Publié le 16 Septembre 2015

Les Vacances

L’océan est calme.

Un vrai miroir.

Allongée sur le dos j’ai l’impression de flotter à la dérive depuis des heures.

Je regarde les nuages blancs dans un ciel bleu azur. Le contraste entre ce bleu clair et l’eau presque noire à l’horizon me fascine.

Le silence m’enveloppe de sa douce ouate. Quelques petits clapotis parviennent à peine à traverser ma conscience.

J’aurais voulu entendre des cris, être submergée par des vagues en fureur, être ballotée, secouée, tout sauf ce silence de mort.

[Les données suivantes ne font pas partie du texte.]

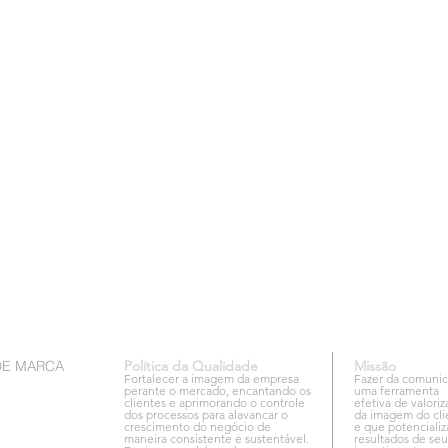
DE MARCA
Política da Qualidade
Missão
Fortalecer a imagem da empresa
Fazer da comuni
perante o mercado, encantando os
uma ferramenta
clientes e aprimorando o controle
efetiva de valori
dos processos para alavancar o
da imagem do cli
crescimento do negócio de
e que potencializ
maneira consistente e sustentável.
resultados de seu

Mes yeux sont secs. Je nage sur mes larmes.

Pourquoi moi ?

Je me sens coupable.

J’ai envie de mourir.

Mes enfants me croient déjà morte sans doute à l’heure qu’il est.

Ils sont grands, adultes, ils s’en remettront.

Bon sang si seulement je pouvais couler. Mais non. Je flotte comme une baleine.

Je souris en pensant à ma fille enfant. Nous étions dans le jardin, dans la piscine hors sol. Je portais un maillot noir et blanc. Les enfants me sautaient dessus en criant « sauvez Willy ! Sauvez Willy ! » Eh bien Willy aimerait bien ne plus flotter.

Et si je m’endormais ? Je me réveillerais peut-être dans les Caraïbes ? Au soleil, sur une plage de sable fin à l’ombre d’un cocotier. Quoique non. Avec ma chance, je serais foutue de recevoir une noix de coco sur la tronche.

Maintenant, je commence à avoir un peu froid. L’hypothermie, apparemment c’est sans douleur. On s’endort pour ne jamais se réveiller.

En tout cas, je suis contente qu’il n’y ait pas de requins. Manger des poissons j’aime bien, me faire bouffer par l’un d’entre eux très peu pour moi.

Je divague. Ne plus penser. Ne plus souffrir. Ne plus revivre cette journée en boucle.

Les images reviennent. Je ferme très fort les yeux pour ne pas les revoir. Ça marche, je vois des étoiles, des éclairs dans le noir.

Le vent se lève. Je frissonne. La fin approche ?

Non pas encore.

Une vague me surprend. Je bois la tasse. Je panique. Vite je me mets sur le ventre et je fais quelques brasses. Ça me réchauffe et j’en profite pour regarder de nouveau autour de moi.

De l’eau.

De l’eau à perte de vue. Le soleil. Les nuages. Pas un oiseau. Pas une branche. Pas un navire à l’horizon.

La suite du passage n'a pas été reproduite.